Frontier (NASDAQ:FTR) might be the least-liked broadband provider according to a recent American Customer Satisfaction Index report, but the company does not, and will not, be doing one thing consumers hate, according to its CEO.
The embattled Internet provider, which just doubled in size after acquiring systems in California, Texas, and Florida from Verizon, does not cap how much data its customers use and CEO Daniel McCarthy said at a recent conference that it won't.
"We have not really started or have any intent about initiatives around usage-based pricing," he told investors at the June 1 Bernstein Strategic Decisions Conference. "We want to make sure our product meets the needs of customers for what they want to do, and it doesn't inhibit them or force them to make different decisions about how they're going to use the product."
That's a very different tack than the one being taken by AT&T (NYSE:T) and Comcast (NASDAQ:CMCS.A), both of which have begun capping data for their subscribers. Comcast CEO Brian Roberts likened his company's data-use policy to the way people are charged for gas or electricity in a 2015 appearance.
"Just as with every other thing in your life, if you drive 100,000 miles or 1,000 miles you buy more gasoline. If you turn on the air conditioning to 60 vs. 72 you consume more electricity," Roberts said at Business Insider's 2015 Ignition Conference. "The same is true for [broadband] usage." Cellular data is already billed this way, "the more bits you use, the more you pay," he said. So why not cable Internet, too?
What is Frontier's CEO saying about data caps?
Comcast's data caps make sense when you listen to Roberts, but the reality is data is not gas or electricity. If usage was pushing networks to the breaking point -- which may happen someday -- using caps to lower usage make sense. The problem, according to McCarthy, is that technological advances have kept capacity ahead of demand.
McCarthy called data caps a "business decision" and "not a network necessity."
Basically, the CEO explained that current network usage needs do not require limiting how much data people use. He acknowledged that could happen someday, but was very clear that networks -- not just his company's -- face fewer capacity constraints due to improving technology. He also noted that data transport costs have declined.
"There may be a time when usage-based pricing is absolutely the right solution for the market, but I don't see that as the path the market is taking at this point in time," he said.

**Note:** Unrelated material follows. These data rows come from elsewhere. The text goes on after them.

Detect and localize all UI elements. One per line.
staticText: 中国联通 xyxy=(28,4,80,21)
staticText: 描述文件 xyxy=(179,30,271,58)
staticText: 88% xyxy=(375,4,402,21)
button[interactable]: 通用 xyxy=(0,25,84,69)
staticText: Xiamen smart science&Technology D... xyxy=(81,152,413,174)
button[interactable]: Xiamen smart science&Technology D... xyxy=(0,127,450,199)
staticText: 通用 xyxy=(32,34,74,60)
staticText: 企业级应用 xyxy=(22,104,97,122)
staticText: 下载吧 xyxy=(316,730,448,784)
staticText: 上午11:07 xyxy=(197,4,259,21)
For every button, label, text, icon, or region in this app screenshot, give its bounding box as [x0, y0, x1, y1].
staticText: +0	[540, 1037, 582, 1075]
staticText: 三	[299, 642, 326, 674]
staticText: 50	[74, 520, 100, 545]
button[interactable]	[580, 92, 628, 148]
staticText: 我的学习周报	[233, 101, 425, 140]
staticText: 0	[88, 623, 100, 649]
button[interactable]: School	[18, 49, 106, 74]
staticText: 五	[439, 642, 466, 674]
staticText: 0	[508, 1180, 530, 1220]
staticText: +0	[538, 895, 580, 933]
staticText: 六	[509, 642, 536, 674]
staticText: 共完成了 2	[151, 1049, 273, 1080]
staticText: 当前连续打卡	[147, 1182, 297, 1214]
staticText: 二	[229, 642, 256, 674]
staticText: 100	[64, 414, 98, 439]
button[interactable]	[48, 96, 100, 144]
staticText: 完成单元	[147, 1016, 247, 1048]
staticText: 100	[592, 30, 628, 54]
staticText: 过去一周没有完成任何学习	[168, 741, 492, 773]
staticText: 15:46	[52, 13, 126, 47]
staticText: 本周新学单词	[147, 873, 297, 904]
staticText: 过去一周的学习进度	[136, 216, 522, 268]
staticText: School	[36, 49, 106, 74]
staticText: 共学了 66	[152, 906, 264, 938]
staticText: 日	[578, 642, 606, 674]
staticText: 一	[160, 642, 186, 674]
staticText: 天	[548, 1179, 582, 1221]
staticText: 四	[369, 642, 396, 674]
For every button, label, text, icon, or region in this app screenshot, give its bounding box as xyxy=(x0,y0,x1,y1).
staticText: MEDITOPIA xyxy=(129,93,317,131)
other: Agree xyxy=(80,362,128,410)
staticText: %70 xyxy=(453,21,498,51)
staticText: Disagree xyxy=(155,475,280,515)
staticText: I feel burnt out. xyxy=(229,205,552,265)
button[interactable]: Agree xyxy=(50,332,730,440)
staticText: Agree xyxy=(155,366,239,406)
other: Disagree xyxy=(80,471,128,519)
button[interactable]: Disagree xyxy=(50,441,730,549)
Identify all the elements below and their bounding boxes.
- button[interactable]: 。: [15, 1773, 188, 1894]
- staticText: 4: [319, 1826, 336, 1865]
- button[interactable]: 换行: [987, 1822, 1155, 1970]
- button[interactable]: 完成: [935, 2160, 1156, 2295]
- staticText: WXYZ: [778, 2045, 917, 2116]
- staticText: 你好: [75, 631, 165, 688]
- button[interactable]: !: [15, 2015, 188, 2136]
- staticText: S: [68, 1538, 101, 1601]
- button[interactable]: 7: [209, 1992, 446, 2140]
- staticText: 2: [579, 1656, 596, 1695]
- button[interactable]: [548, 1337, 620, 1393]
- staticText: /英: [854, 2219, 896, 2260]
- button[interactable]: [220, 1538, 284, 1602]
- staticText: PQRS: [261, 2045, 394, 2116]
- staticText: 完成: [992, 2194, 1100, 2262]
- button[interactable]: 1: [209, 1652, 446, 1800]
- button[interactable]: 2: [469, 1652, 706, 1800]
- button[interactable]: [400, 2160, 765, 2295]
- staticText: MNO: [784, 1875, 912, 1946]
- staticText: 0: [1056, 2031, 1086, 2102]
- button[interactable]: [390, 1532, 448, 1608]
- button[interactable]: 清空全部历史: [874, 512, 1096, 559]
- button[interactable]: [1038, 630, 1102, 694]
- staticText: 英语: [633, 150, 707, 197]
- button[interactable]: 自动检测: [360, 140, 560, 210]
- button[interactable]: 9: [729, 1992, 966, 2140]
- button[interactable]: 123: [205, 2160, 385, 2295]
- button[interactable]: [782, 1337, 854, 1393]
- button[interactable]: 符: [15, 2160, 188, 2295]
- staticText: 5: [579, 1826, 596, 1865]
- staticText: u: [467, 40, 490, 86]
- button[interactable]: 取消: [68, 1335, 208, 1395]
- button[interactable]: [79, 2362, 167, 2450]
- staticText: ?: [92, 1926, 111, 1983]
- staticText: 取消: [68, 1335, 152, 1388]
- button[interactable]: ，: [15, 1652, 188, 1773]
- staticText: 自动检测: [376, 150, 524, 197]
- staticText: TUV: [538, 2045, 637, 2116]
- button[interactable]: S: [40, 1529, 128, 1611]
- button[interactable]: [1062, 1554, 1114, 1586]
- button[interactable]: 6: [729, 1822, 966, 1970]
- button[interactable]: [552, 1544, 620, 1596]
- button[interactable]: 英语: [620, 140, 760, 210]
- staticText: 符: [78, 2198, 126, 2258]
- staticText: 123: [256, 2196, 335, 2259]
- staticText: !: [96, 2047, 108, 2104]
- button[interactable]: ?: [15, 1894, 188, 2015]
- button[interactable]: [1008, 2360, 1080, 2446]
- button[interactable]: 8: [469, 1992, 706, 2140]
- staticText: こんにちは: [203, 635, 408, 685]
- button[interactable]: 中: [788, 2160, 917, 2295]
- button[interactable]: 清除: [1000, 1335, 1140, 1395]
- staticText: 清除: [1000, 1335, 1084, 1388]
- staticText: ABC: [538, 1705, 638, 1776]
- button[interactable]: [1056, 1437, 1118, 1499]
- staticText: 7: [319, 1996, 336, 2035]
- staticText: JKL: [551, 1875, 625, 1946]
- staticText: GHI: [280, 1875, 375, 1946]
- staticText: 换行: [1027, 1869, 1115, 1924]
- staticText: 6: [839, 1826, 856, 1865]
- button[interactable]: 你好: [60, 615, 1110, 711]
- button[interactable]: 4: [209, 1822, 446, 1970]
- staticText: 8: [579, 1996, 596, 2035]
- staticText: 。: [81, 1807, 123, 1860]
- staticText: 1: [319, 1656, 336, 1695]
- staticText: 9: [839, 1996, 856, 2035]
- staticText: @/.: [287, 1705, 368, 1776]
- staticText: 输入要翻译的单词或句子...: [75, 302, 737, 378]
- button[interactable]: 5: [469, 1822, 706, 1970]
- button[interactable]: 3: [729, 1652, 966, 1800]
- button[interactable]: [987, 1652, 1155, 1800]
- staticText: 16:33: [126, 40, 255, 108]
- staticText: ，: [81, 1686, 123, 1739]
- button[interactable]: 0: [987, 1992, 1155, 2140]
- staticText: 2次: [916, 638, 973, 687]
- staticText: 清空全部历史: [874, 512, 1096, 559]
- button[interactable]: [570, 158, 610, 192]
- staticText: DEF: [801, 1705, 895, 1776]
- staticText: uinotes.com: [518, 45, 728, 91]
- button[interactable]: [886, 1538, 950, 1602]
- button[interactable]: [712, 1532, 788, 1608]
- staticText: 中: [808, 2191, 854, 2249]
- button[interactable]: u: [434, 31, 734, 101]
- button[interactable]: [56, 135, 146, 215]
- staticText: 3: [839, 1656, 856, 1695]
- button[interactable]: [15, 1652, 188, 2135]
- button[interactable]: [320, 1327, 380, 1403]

McCarthy also pointed out that data caps are a way to control consumer behavior -- perhaps to make it less likely that they drop traditional pay television in favor of streaming options. If consumers have unlimited data they may "cut the cord with a cable company because we give them the right product to do that," he said.
That's something Frontier, which does sell cable, seems willing to encourage, but Comcast and AT&T do not want to happen.
What happens next with data caps?
It's easy to see why AT&T and Comcast want to impose data caps before they actually need them to control network traffic. Adding them now sort of prepares their customers for the eventuality of paying overage charges or spending more money for unlimited data. Even though the vast majority of their customers won't hit the caps (which are set at a terabyte for Comcast customers and for many AT&T customers) having them sets the table for future charging.
It's also a guard against people cutting the cord -- a way for the two companies to make it so people will be afraid to drop cable or charge them overage charges if they choose to do so. Adding the caps is also a way for both ISPs to pad their bottom line with people paying for uncapped plans (AT&T currently charges $30 a month for that privilege while Comcast's costs $50).
McCarthy, whose company operates as competition to Comcast and AT&T in some markets, has taken a bold stance. He's saying that data caps are not needed to protect network performance but are instead a way for ISPs to charge more. That's a pro-consumer approach where the CEO acknowledges that if things change, perhaps caps will be needed, but for now, the public should see AT&T's and Comcast's actions for what they are.